Sociologists of innovation and development have spent far more time asking why some systems can’t innovate like the West than why they can in their own ways. Using the cases of at least partially successful COVID-19 vaccine making in China and Russia, based on fieldwork in both countries, this article rethinks the currently dominant literature on medical and pharmaceutical advancement, which emphasizes genuine innovation based on better access to resources and adherence to widely accepted standards and practices; and finds that China and Russia for the first time in history ended the western domination on the global vaccine market because of their “contrarian” strategies in opting out of the canonical innovation model represented by the North Atlantic.

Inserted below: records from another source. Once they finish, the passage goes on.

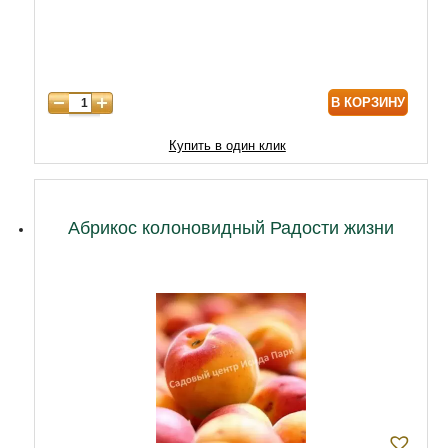
7 лет
7740
8 лет
9890
В КОРЗИНУ
9 лет
12040
10 лет
14620
Купить в один клик
11 лет
18920
12 лет
21500
Абрикос колоновидный Радости жизни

China, hesitant to innovate, enforced a policy favoring traditional vaccines and prioritized compliance with international standards and protocols. In contrast, Russian actors went “free-for-all” and experimented with unconventional and even controversial ideas and solutions without following the established rules and norms. As one of the first systematic accounts of COVID-19 vaccine development in China and Russia, this article employs a pragmatic framework grounded in social valuation theory to explore how stakeholders navigate competing demands during emergency innovation. It highlights how they exploit the gap between: (1) their willingness and ability to enhance the objective value of their vaccines, and (2) their efforts to legitimize their vaccines by adhering to widely accepted standards and practices. The study identifies four distinct pathways of medical and pharmaceutical advancement, shaped by stakeholders’ positioning along these two dimensions. By de-naturalizing the canonical innovation model—even in one of the most highly regulated and standardized sectors—this article, drawing on Chinese and Russian experiences, offers new insights into how vaccine developers, regulators, and policymakers operating under diverse constraints can prepare more adaptive, context-sensitive strategies for future pandemic responses.